◆ **Exercise details**:
Based on the listing below, report how many lines contain the word "UpPromote". Nothing but the number, please.

··· Material provided

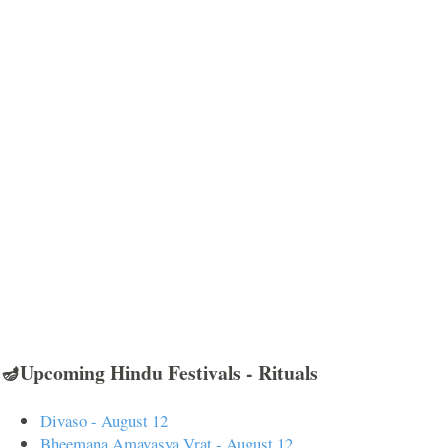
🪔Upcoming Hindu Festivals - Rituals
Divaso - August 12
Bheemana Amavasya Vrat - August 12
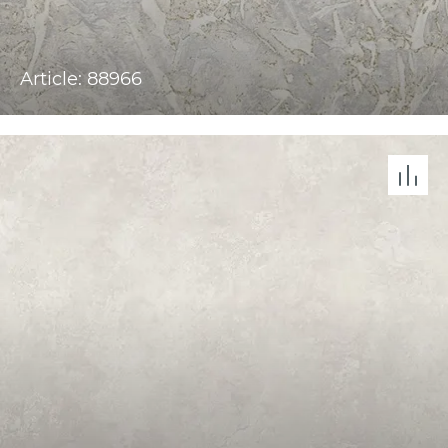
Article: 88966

······
··· Material provided

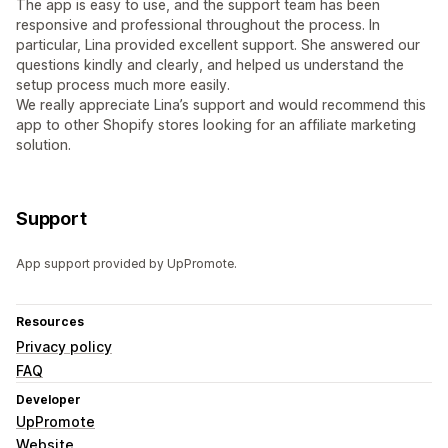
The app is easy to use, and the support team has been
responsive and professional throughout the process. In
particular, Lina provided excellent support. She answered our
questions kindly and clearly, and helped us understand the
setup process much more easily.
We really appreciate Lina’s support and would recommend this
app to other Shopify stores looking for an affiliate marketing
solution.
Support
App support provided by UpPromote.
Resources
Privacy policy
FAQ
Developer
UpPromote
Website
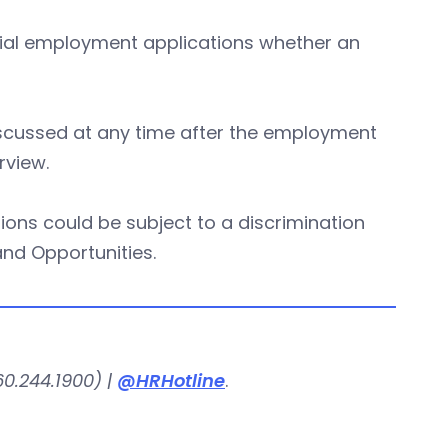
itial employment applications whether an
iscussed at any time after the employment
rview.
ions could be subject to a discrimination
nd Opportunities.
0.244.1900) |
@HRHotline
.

······

◆ **Task result**:
2